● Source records
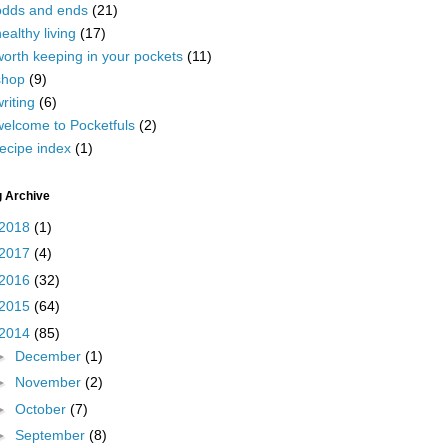
odds and ends
(21)
ealthy living
(17)
worth keeping in your pockets
(11)
shop
(9)
riting
(6)
welcome to Pocketfuls
(2)
ecipe index
(1)
g Archive
2018
(1)
2017
(4)
2016
(32)
2015
(64)
2014
(85)
►
December
(1)
►
November
(2)
►
October
(7)
►
September
(8)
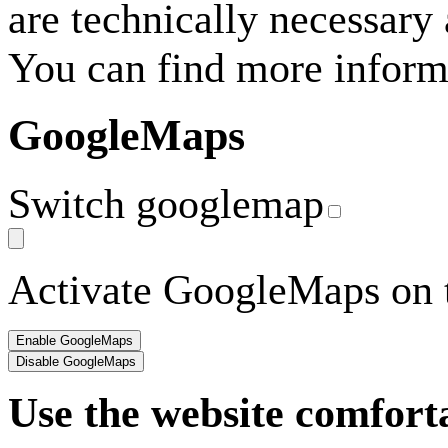
are technically necessary
You can find more inform
GoogleMaps
Switch googlemap
Activate GoogleMaps on t
Use the website comfort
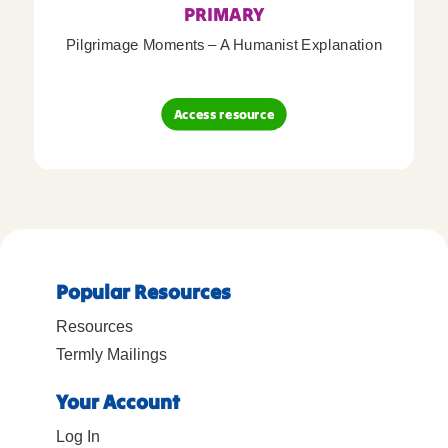
PRIMARY
Pilgrimage Moments – A Humanist Explanation
Access resource
Popular Resources
Resources
Termly Mailings
Your Account
Log In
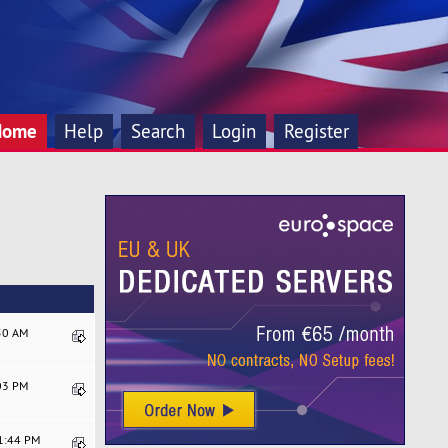
Home
Help
Search
Login
Register
:50 AM
:03 PM
51:44 PM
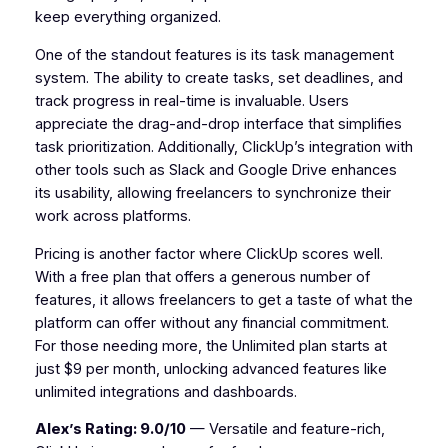
keep everything organized.
One of the standout features is its task management
system. The ability to create tasks, set deadlines, and
track progress in real-time is invaluable. Users
appreciate the drag-and-drop interface that simplifies
task prioritization. Additionally, ClickUp’s integration with
other tools such as Slack and Google Drive enhances
its usability, allowing freelancers to synchronize their
work across platforms.
Pricing is another factor where ClickUp scores well.
With a free plan that offers a generous number of
features, it allows freelancers to get a taste of what the
platform can offer without any financial commitment.
For those needing more, the Unlimited plan starts at
just $9 per month, unlocking advanced features like
unlimited integrations and dashboards.
Alex’s Rating: 9.0/10
— Versatile and feature-rich,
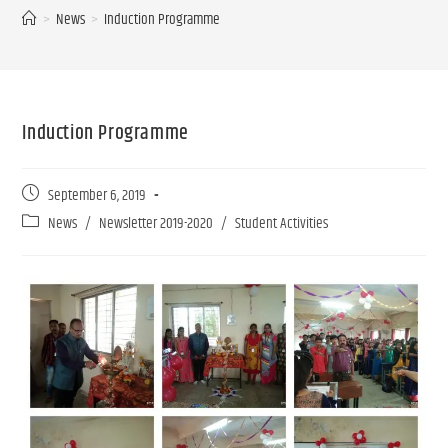
>
News
>
Induction Programme
Induction Programme
September 6, 2019
News
/
Newsletter 2019-2020
/
Student Activities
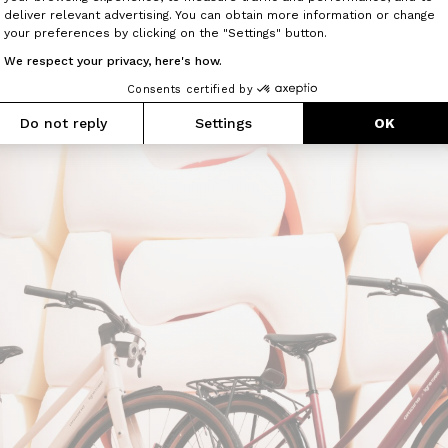
Axeptio consent
x Ligne Roset Montmartre Air will be available to order f
deliver relevant advertising. You can obtain more information or change
 300.
your preferences by clicking on the "Settings" button.
We respect your privacy, here's how.
s will also be displayed in dedicated exhibition spac
ooms, reinforcing the dialogue between both brands 
Consents certified by
sign and movement within a shared environment.
Do not reply
Settings
OK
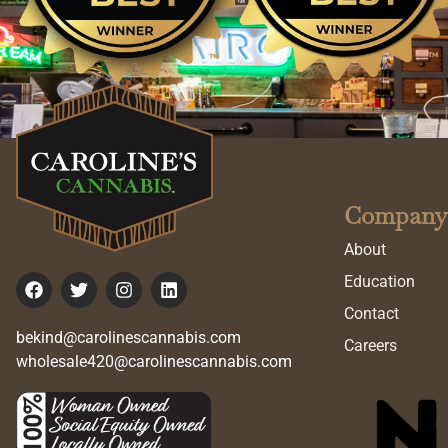
Company
About
Education
Contact
bekind@carolinescannabis.com
Careers
wholesale420@carolinescannabis.com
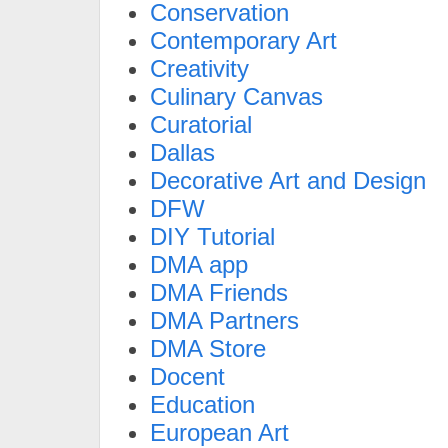
Conservation
Contemporary Art
Creativity
Culinary Canvas
Curatorial
Dallas
Decorative Art and Design
DFW
DIY Tutorial
DMA app
DMA Friends
DMA Partners
DMA Store
Docent
Education
European Art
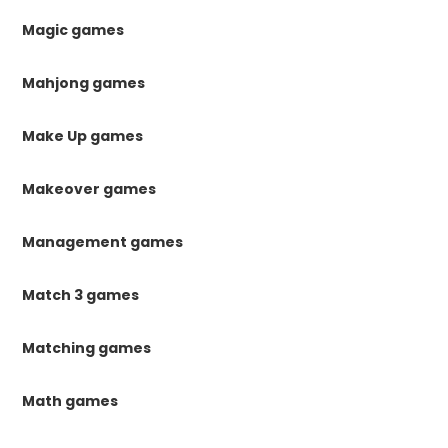
Magic games
Mahjong games
Make Up games
Makeover games
Management games
Match 3 games
Matching games
Math games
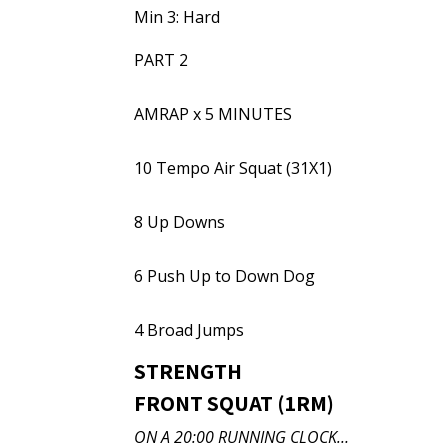
Min 3: Hard
PART 2
AMRAP x 5 MINUTES
10 Tempo Air Squat (31X1)
8 Up Downs
6 Push Up to Down Dog
4 Broad Jumps
STRENGTH
FRONT SQUAT (1RM)
ON A 20:00 RUNNING CLOCK…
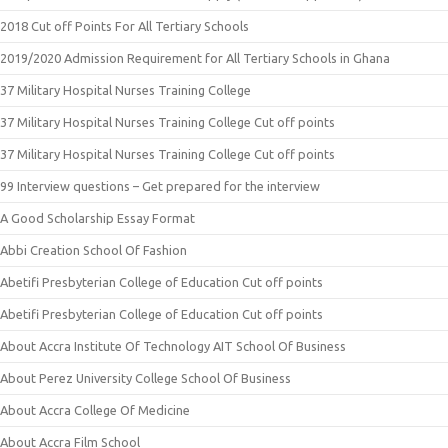
2018 Cut off Points For All Tertiary Schools
2019/2020 Admission Requirement for All Tertiary Schools in Ghana
37 Military Hospital Nurses Training College
37 Military Hospital Nurses Training College Cut off points
37 Military Hospital Nurses Training College Cut off points
99 Interview questions – Get prepared for the interview
A Good Scholarship Essay Format
Abbi Creation School Of Fashion
Abetifi Presbyterian College of Education Cut off points
Abetifi Presbyterian College of Education Cut off points
About Accra Institute Of Technology AIT School Of Business
About Perez University College School Of Business
About Accra College Of Medicine
About Accra Film School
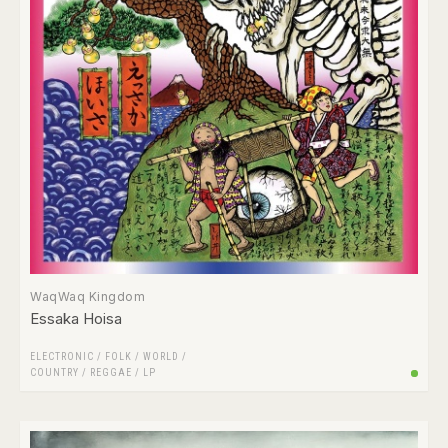
WaqWaq Kingdom
Essaka Hoisa
ELECTRONIC
/
FOLK / WORLD /
COUNTRY
/
REGGAE
/
LP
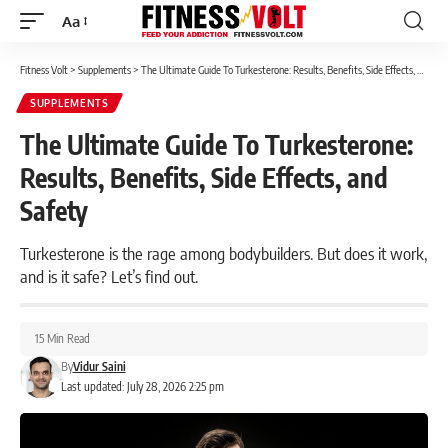
Aa
Font
Resizer
Fitness Volt
>
Supplements
>
The Ultimate Guide To Turkesterone: Results, Benefits, Side Effects, and Safety
SUPPLEMENTS
The Ultimate Guide To Turkesterone:
Results, Benefits, Side Effects, and
Safety
Turkesterone is the rage among bodybuilders. But does it work,
and is it safe? Let’s find out.
15 Min Read
By
Vidur Saini
Last updated: July 28, 2026 2:25 pm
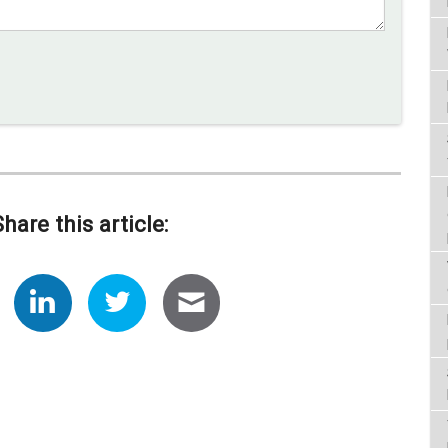
Share this article:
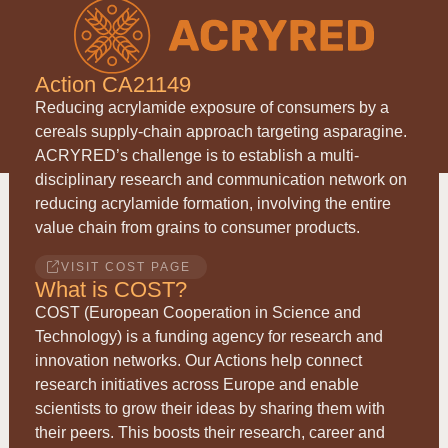
Action CA21149
Reducing acrylamide exposure of consumers by a
cereals supply-chain approach targeting asparagine.
ACRYRED
’s challenge is to establish a multi-
disciplinary research and communication network on
reducing acrylamide formation, involving the entire
value chain from grains to consumer products.
VISIT COST PAGE
What is COST?
COST (European Cooperation in Science and
Technology) is a funding agency for research and
innovation networks. Our Actions help connect
research initiatives across Europe and enable
scientists to grow their ideas by sharing them with
their peers. This boosts their research, career and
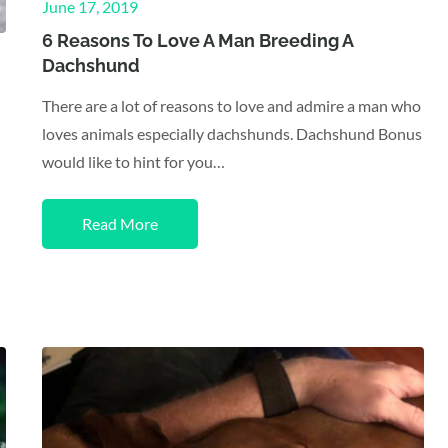
Posted
June 17, 2019
on
6 Reasons To Love A Man Breeding A
Dachshund
There are a lot of reasons to love and admire a man who
loves animals especially dachshunds. Dachshund Bonus
would like to hint for you…
Read More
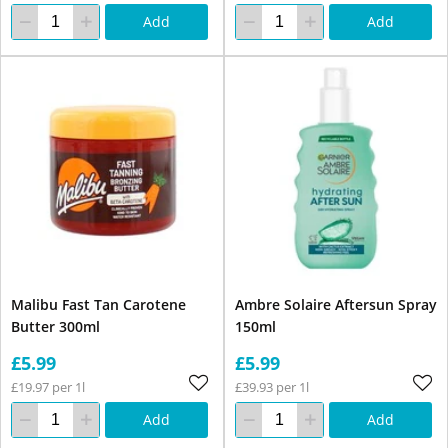
Add
Add
Malibu Fast Tan Carotene
Ambre Solaire Aftersun Spray
Butter 300ml
150ml
£5.99
£5.99
£19.97 per 1l
£39.93 per 1l
Add
Add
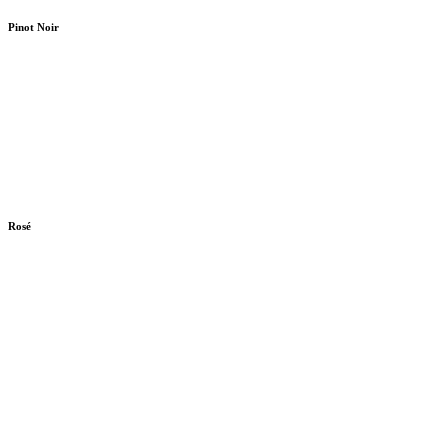
Pinot Noir
Rosé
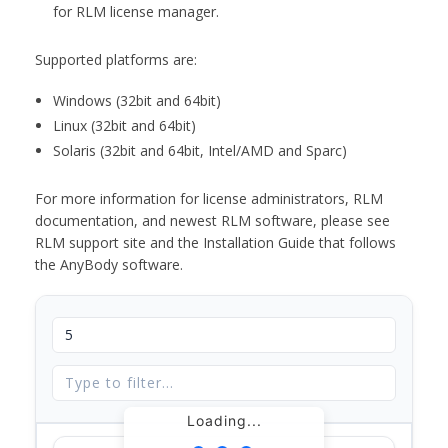
for RLM license manager.
Supported platforms are:
Windows (32bit and 64bit)
Linux (32bit and 64bit)
Solaris (32bit and 64bit, Intel/AMD and Sparc)
For more information for license administrators, RLM
documentation, and newest RLM software, please see
RLM support site and the Installation Guide that follows
the AnyBody software.
Loading...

● WHAT IS BEING ASKED
The word "features" appears in some lines of the records. Please work out how many and reply with that number only.

● COMPLETED EXERCISE
3